By the way, portfolio backers promote all this on the grounds that parents like the idea of clearly defined standards. Unfortunately, most teachers—and most regular people—have a hard time deciding with statistical reliability whether they're being "distracted" or whether their understanding is being "interfered" with.
In order to "calibrate" their judgment with that of the "experts," teachers score sets of writing samples called benchmarks. Inconveniently, Vermont teachers statewide traditionally disagree with experts' benchmark scores more often than they agree with them. Even the "experts" commonly disagree with each other. Which scores are the right scores? You tell me.

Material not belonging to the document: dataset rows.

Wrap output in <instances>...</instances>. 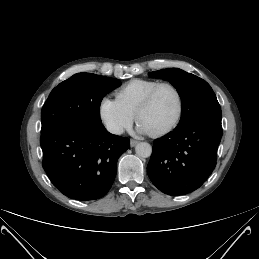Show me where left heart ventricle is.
Wrapping results in <instances>:
<instances>
[{
  "label": "left heart ventricle",
  "mask_w": 259,
  "mask_h": 259,
  "mask_svg": "<svg viewBox=\"0 0 259 259\" xmlns=\"http://www.w3.org/2000/svg\"><path fill=\"white\" fill-rule=\"evenodd\" d=\"M177 110L178 101L175 93L170 88H161L150 107L142 115L140 124L149 132L159 131L174 120Z\"/></svg>",
  "instance_id": "obj_1"
}]
</instances>
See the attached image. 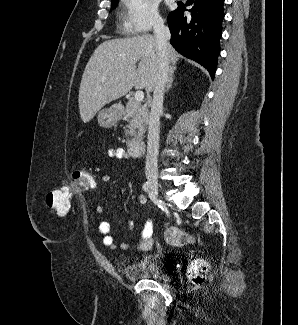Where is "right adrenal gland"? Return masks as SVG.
Listing matches in <instances>:
<instances>
[{"label":"right adrenal gland","instance_id":"obj_1","mask_svg":"<svg viewBox=\"0 0 298 325\" xmlns=\"http://www.w3.org/2000/svg\"><path fill=\"white\" fill-rule=\"evenodd\" d=\"M174 72L175 68H170L164 92H166V90H169L170 86H172Z\"/></svg>","mask_w":298,"mask_h":325}]
</instances>
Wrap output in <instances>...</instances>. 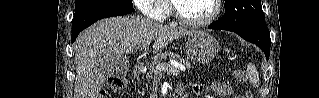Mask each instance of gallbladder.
<instances>
[{
    "label": "gallbladder",
    "instance_id": "obj_1",
    "mask_svg": "<svg viewBox=\"0 0 319 98\" xmlns=\"http://www.w3.org/2000/svg\"><path fill=\"white\" fill-rule=\"evenodd\" d=\"M128 62L124 57L107 55L100 59V68L104 73H120L127 69Z\"/></svg>",
    "mask_w": 319,
    "mask_h": 98
}]
</instances>
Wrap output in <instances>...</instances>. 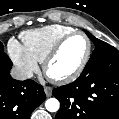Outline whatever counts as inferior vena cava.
Here are the masks:
<instances>
[{"label": "inferior vena cava", "instance_id": "obj_1", "mask_svg": "<svg viewBox=\"0 0 119 119\" xmlns=\"http://www.w3.org/2000/svg\"><path fill=\"white\" fill-rule=\"evenodd\" d=\"M11 76L16 80H26L33 77V72L27 69L13 67L11 69Z\"/></svg>", "mask_w": 119, "mask_h": 119}]
</instances>
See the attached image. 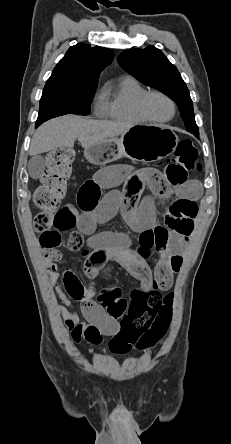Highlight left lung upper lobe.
Masks as SVG:
<instances>
[{
  "label": "left lung upper lobe",
  "mask_w": 231,
  "mask_h": 444,
  "mask_svg": "<svg viewBox=\"0 0 231 444\" xmlns=\"http://www.w3.org/2000/svg\"><path fill=\"white\" fill-rule=\"evenodd\" d=\"M118 62L143 84L170 96L176 102L187 130L199 136L189 90L177 68L159 49L148 46L145 49L127 50L119 55Z\"/></svg>",
  "instance_id": "left-lung-upper-lobe-1"
}]
</instances>
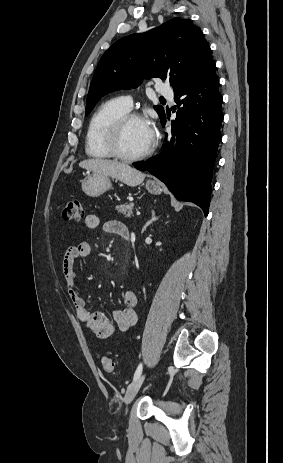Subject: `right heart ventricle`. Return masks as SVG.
Returning a JSON list of instances; mask_svg holds the SVG:
<instances>
[{
    "mask_svg": "<svg viewBox=\"0 0 283 463\" xmlns=\"http://www.w3.org/2000/svg\"><path fill=\"white\" fill-rule=\"evenodd\" d=\"M129 112L121 98L110 99L101 104L92 115L85 137L86 154L94 159H108L111 154L105 146V134L111 123Z\"/></svg>",
    "mask_w": 283,
    "mask_h": 463,
    "instance_id": "e07e8e85",
    "label": "right heart ventricle"
}]
</instances>
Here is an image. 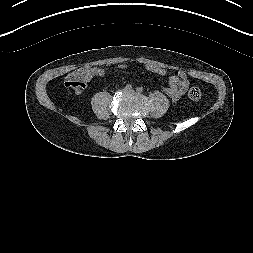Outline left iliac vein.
Here are the masks:
<instances>
[{
  "instance_id": "obj_1",
  "label": "left iliac vein",
  "mask_w": 253,
  "mask_h": 253,
  "mask_svg": "<svg viewBox=\"0 0 253 253\" xmlns=\"http://www.w3.org/2000/svg\"><path fill=\"white\" fill-rule=\"evenodd\" d=\"M130 93H134L135 91L133 89L127 90Z\"/></svg>"
}]
</instances>
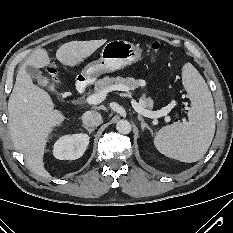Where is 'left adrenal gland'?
Returning <instances> with one entry per match:
<instances>
[{"mask_svg": "<svg viewBox=\"0 0 233 233\" xmlns=\"http://www.w3.org/2000/svg\"><path fill=\"white\" fill-rule=\"evenodd\" d=\"M138 120L141 121V127L142 129L144 130L145 128H147L151 133H152V130L151 128L148 126L147 123H145L144 119L142 116L138 115Z\"/></svg>", "mask_w": 233, "mask_h": 233, "instance_id": "left-adrenal-gland-1", "label": "left adrenal gland"}]
</instances>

In an effort to eliminate the benchmark warfare that has plagued Vermont's scoring system from the start, officials introduced "line pieces." These new samples were supposed to indisputably define the absolute best a kid's composition could be before it deserved the next higher score. Unfortunately, this remedy rested on the breathtaking assumption that raters previously unable to agree on the difference between an "interference" and a "distraction" would somehow be able to agree on the difference between the very best "interference" and the very worst "distraction." Not surprisingly, line pieces haven't helped clear things up.

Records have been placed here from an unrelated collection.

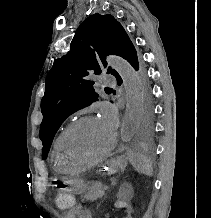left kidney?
<instances>
[{"label": "left kidney", "mask_w": 211, "mask_h": 218, "mask_svg": "<svg viewBox=\"0 0 211 218\" xmlns=\"http://www.w3.org/2000/svg\"><path fill=\"white\" fill-rule=\"evenodd\" d=\"M134 202H130V198H121V202H116L114 210H122V215H135L133 210Z\"/></svg>", "instance_id": "obj_1"}]
</instances>
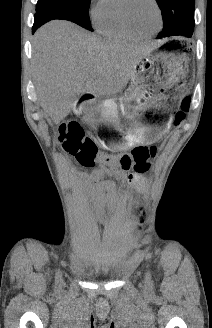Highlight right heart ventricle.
<instances>
[{
    "instance_id": "obj_1",
    "label": "right heart ventricle",
    "mask_w": 212,
    "mask_h": 328,
    "mask_svg": "<svg viewBox=\"0 0 212 328\" xmlns=\"http://www.w3.org/2000/svg\"><path fill=\"white\" fill-rule=\"evenodd\" d=\"M123 0H100L94 13V24L104 36L116 40H134L141 36L133 32L122 16Z\"/></svg>"
}]
</instances>
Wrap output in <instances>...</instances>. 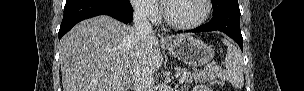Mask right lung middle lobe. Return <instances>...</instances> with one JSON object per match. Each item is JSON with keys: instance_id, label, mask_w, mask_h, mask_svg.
<instances>
[{"instance_id": "1", "label": "right lung middle lobe", "mask_w": 304, "mask_h": 91, "mask_svg": "<svg viewBox=\"0 0 304 91\" xmlns=\"http://www.w3.org/2000/svg\"><path fill=\"white\" fill-rule=\"evenodd\" d=\"M117 4H129V0H115Z\"/></svg>"}]
</instances>
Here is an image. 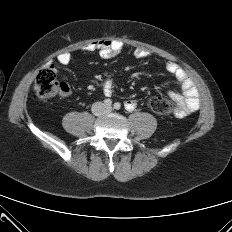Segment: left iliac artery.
Listing matches in <instances>:
<instances>
[{
	"mask_svg": "<svg viewBox=\"0 0 232 232\" xmlns=\"http://www.w3.org/2000/svg\"><path fill=\"white\" fill-rule=\"evenodd\" d=\"M121 108V104L119 102L114 103V109L119 110Z\"/></svg>",
	"mask_w": 232,
	"mask_h": 232,
	"instance_id": "1",
	"label": "left iliac artery"
}]
</instances>
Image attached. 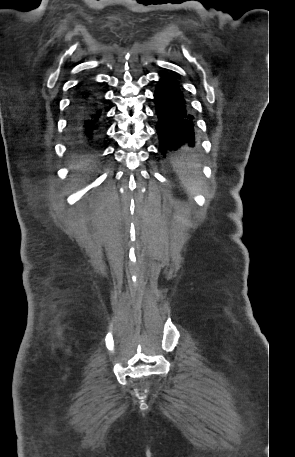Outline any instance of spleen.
<instances>
[{"instance_id":"1","label":"spleen","mask_w":295,"mask_h":457,"mask_svg":"<svg viewBox=\"0 0 295 457\" xmlns=\"http://www.w3.org/2000/svg\"><path fill=\"white\" fill-rule=\"evenodd\" d=\"M176 171L180 174L181 180L185 187L192 193L198 194L202 181L194 175L193 170L197 168L195 158L192 156H183L176 165Z\"/></svg>"}]
</instances>
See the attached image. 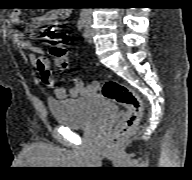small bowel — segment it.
<instances>
[{
  "instance_id": "obj_1",
  "label": "small bowel",
  "mask_w": 192,
  "mask_h": 180,
  "mask_svg": "<svg viewBox=\"0 0 192 180\" xmlns=\"http://www.w3.org/2000/svg\"><path fill=\"white\" fill-rule=\"evenodd\" d=\"M69 14H70L69 9L60 7L46 12L45 14L40 16L38 20L48 24H56L59 21L66 19L69 16ZM10 20L15 25L20 24L21 23L20 12L18 10L13 11L11 13ZM11 37L13 42L16 43L19 47L28 48L39 53L38 49H35L34 47L31 46L30 42L26 39L24 33L17 30H12ZM35 65L37 68L40 81L44 85L52 88L54 95L58 99L75 98L80 95L92 93L97 88L96 84L85 86L81 79H76L75 86L70 90H66L56 85L55 75L51 70L48 59L43 57L36 58Z\"/></svg>"
}]
</instances>
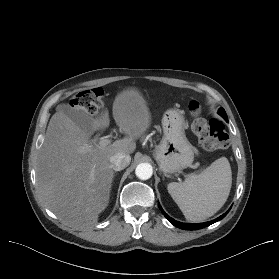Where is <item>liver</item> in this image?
<instances>
[{
	"instance_id": "obj_1",
	"label": "liver",
	"mask_w": 279,
	"mask_h": 279,
	"mask_svg": "<svg viewBox=\"0 0 279 279\" xmlns=\"http://www.w3.org/2000/svg\"><path fill=\"white\" fill-rule=\"evenodd\" d=\"M51 117L36 165V181L41 199L67 226L79 230L94 226L109 203L113 170L110 157L118 152L131 154L135 140L151 124L143 95L136 88L118 93L113 102V118L125 137L101 146L90 140L63 111ZM105 110L93 118L94 131L109 126ZM85 147H89V150Z\"/></svg>"
}]
</instances>
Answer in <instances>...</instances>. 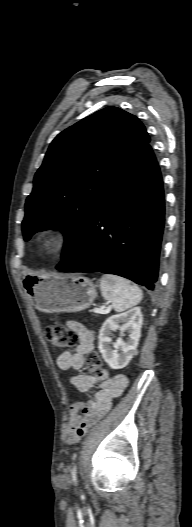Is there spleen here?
<instances>
[{"instance_id":"3e777b00","label":"spleen","mask_w":192,"mask_h":527,"mask_svg":"<svg viewBox=\"0 0 192 527\" xmlns=\"http://www.w3.org/2000/svg\"><path fill=\"white\" fill-rule=\"evenodd\" d=\"M100 290L105 300L112 303L117 312L136 306L142 300V291L129 280L105 274L100 279Z\"/></svg>"}]
</instances>
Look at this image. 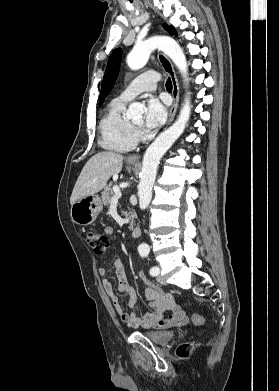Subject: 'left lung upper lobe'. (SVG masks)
Here are the masks:
<instances>
[{"label":"left lung upper lobe","mask_w":279,"mask_h":391,"mask_svg":"<svg viewBox=\"0 0 279 391\" xmlns=\"http://www.w3.org/2000/svg\"><path fill=\"white\" fill-rule=\"evenodd\" d=\"M165 29L169 31L170 34H175V29L173 26L168 27L166 24L164 25ZM122 50L120 48L113 51L111 54L106 72L104 74V78L102 81L101 93L99 97V104L101 105L105 97L111 91L114 86V83L118 77L120 62H121Z\"/></svg>","instance_id":"left-lung-upper-lobe-1"}]
</instances>
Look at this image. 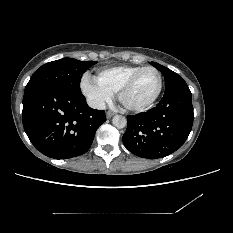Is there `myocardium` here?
<instances>
[{
    "mask_svg": "<svg viewBox=\"0 0 233 233\" xmlns=\"http://www.w3.org/2000/svg\"><path fill=\"white\" fill-rule=\"evenodd\" d=\"M149 70H153L157 73L158 76V87L157 90L154 94V96L149 99L148 101H146L145 103L141 104V105H137V106H133V105H129L125 102V95L126 93L133 87V85L136 83V81L138 80V78L146 71ZM162 87H163V79H162V74L161 72L153 67V66H146L143 67L142 69H140L139 71L135 72L120 88L119 92H118V100L119 103L121 104V106L123 108H125L126 110L129 111H134V112H139V111H143L147 108H149L150 106H152L156 100L159 98L160 93L162 91Z\"/></svg>",
    "mask_w": 233,
    "mask_h": 233,
    "instance_id": "1",
    "label": "myocardium"
}]
</instances>
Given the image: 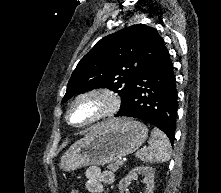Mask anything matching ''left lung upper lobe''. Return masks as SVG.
Instances as JSON below:
<instances>
[{
  "label": "left lung upper lobe",
  "mask_w": 221,
  "mask_h": 193,
  "mask_svg": "<svg viewBox=\"0 0 221 193\" xmlns=\"http://www.w3.org/2000/svg\"><path fill=\"white\" fill-rule=\"evenodd\" d=\"M166 49L157 30L144 24L125 27L100 41L80 60L62 103L95 88H108L128 98L136 77Z\"/></svg>",
  "instance_id": "5c2ea615"
}]
</instances>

As a result, portfolio scoring remains notoriously unreliable. Even judges rating the same paper disagree on the score it deserves. The RAND Corp., the state's former assessment consultant, found initial Vermont scoring reliability "so low that most planned uses of data had to be abandoned." RAND described scattered improvements in succeeding years as "slight" and "trivial," with some reliability figures actually declining and "large margins of error" consistently contaminating data. RAND's final report cited only "limited evidence from other programs that reliable scoring of writing portfolios is practical."
Portfolio debacles aren't limited to Vermont. A report commissioned by Kentucky's legislature blasted that state's portfolio-based system as "seriously flawed," concluding that "the public is being misinformed" about statewide results and "misled about the accomplishments of individual students." Portfolio programs are also proving far costlier than anticipated. In the words of one RAND analyst, the "early infatuation" with portfolios was "unrealistic."

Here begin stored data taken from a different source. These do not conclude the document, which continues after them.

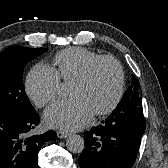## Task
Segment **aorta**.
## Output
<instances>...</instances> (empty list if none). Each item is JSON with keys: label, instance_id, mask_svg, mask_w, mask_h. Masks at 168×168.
Returning a JSON list of instances; mask_svg holds the SVG:
<instances>
[{"label": "aorta", "instance_id": "obj_1", "mask_svg": "<svg viewBox=\"0 0 168 168\" xmlns=\"http://www.w3.org/2000/svg\"><path fill=\"white\" fill-rule=\"evenodd\" d=\"M67 149L72 153H81L84 149V139L80 135H71L66 141Z\"/></svg>", "mask_w": 168, "mask_h": 168}]
</instances>
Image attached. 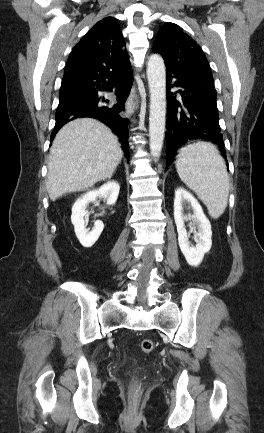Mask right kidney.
Here are the masks:
<instances>
[{
	"label": "right kidney",
	"mask_w": 264,
	"mask_h": 433,
	"mask_svg": "<svg viewBox=\"0 0 264 433\" xmlns=\"http://www.w3.org/2000/svg\"><path fill=\"white\" fill-rule=\"evenodd\" d=\"M119 190L120 186L116 181H109L99 189L87 192L74 203L71 222L74 225L75 234L82 246L87 248L93 246L104 229V224L100 220L94 223L91 231L86 228L84 217L87 214V205L90 202L96 201L98 197L105 199L107 205H113L118 198Z\"/></svg>",
	"instance_id": "ca27d5eb"
}]
</instances>
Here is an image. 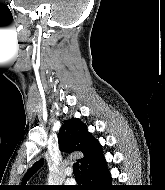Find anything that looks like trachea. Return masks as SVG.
<instances>
[{"mask_svg": "<svg viewBox=\"0 0 165 190\" xmlns=\"http://www.w3.org/2000/svg\"><path fill=\"white\" fill-rule=\"evenodd\" d=\"M73 171H74L75 177H80L79 163H75V164L73 165Z\"/></svg>", "mask_w": 165, "mask_h": 190, "instance_id": "trachea-1", "label": "trachea"}]
</instances>
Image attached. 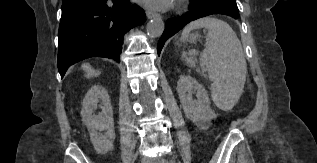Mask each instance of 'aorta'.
<instances>
[{
    "label": "aorta",
    "instance_id": "1",
    "mask_svg": "<svg viewBox=\"0 0 317 163\" xmlns=\"http://www.w3.org/2000/svg\"><path fill=\"white\" fill-rule=\"evenodd\" d=\"M165 24L161 17L157 16L147 24V33L150 37H160L164 31Z\"/></svg>",
    "mask_w": 317,
    "mask_h": 163
}]
</instances>
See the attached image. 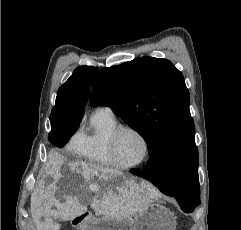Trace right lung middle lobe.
Listing matches in <instances>:
<instances>
[{
	"instance_id": "dd1d6c3e",
	"label": "right lung middle lobe",
	"mask_w": 241,
	"mask_h": 230,
	"mask_svg": "<svg viewBox=\"0 0 241 230\" xmlns=\"http://www.w3.org/2000/svg\"><path fill=\"white\" fill-rule=\"evenodd\" d=\"M79 125L80 123L69 121L51 122V132L49 133L48 139L53 145L63 147L77 131Z\"/></svg>"
}]
</instances>
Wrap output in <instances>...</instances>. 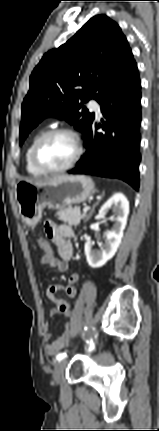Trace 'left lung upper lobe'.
<instances>
[{
  "instance_id": "5c2ea615",
  "label": "left lung upper lobe",
  "mask_w": 159,
  "mask_h": 431,
  "mask_svg": "<svg viewBox=\"0 0 159 431\" xmlns=\"http://www.w3.org/2000/svg\"><path fill=\"white\" fill-rule=\"evenodd\" d=\"M133 61L117 23L105 15L91 18L65 44L45 53L33 70L22 103L20 145L48 116L66 118L85 136L94 113L83 103H101Z\"/></svg>"
}]
</instances>
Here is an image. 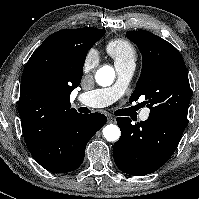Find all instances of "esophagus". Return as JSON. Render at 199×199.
Wrapping results in <instances>:
<instances>
[{
    "label": "esophagus",
    "instance_id": "obj_1",
    "mask_svg": "<svg viewBox=\"0 0 199 199\" xmlns=\"http://www.w3.org/2000/svg\"><path fill=\"white\" fill-rule=\"evenodd\" d=\"M115 121H116V120H115L114 117H112V116H109V117H108V122H109V123H115Z\"/></svg>",
    "mask_w": 199,
    "mask_h": 199
}]
</instances>
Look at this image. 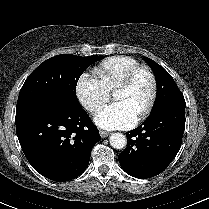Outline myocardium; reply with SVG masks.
Here are the masks:
<instances>
[{
	"instance_id": "myocardium-1",
	"label": "myocardium",
	"mask_w": 209,
	"mask_h": 209,
	"mask_svg": "<svg viewBox=\"0 0 209 209\" xmlns=\"http://www.w3.org/2000/svg\"><path fill=\"white\" fill-rule=\"evenodd\" d=\"M140 73H145L150 78L151 93L145 108L137 116V121L146 118L153 109L154 104L156 102L157 94H158V81L154 72L147 66L138 65L137 67L130 70L128 74L119 82V84L115 88V91H117L130 87L133 81L135 80V78L137 77V75H139Z\"/></svg>"
}]
</instances>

Enthusiasts frequently exaggerate the role portfolios themselves play in learning. It's wrong to credit portfolios with the benefits delivered by sound writing and problem-solving strategies simply because kids employ these techniques to complete the work for a portfolio. And it's certainly wrong to misrepresent teacher support for keeping portfolios as an endorsement of portfolios as an assessment tool. You can use portfolios in your classroom without ever engaging in the pseudo-objective scoring, the voluminous record keeping, and the ghastly expense in both money and classroom time.
Portfolios were devised to provide "meaningful, useful data." They don't. That's why they should be abandoned as assessment tools. The last thing our schools need is more sound and fury signifying nothing. Addiction to fashion and blindness to folly won't build anyone's confidence in public education.